Data supplied Start Marker

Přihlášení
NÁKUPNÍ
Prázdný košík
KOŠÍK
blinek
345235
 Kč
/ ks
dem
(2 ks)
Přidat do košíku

Data supplied End Marker

Work item >> Each line from the line holding "Prázdný košík" through the end of the material above is to be printed exactly, both ends included, and no other line is to appear.

Task output >>
Prázdný košík
KOŠÍK
blinek
345235
 Kč
/ ks
dem
(2 ks)
Přidat do košíku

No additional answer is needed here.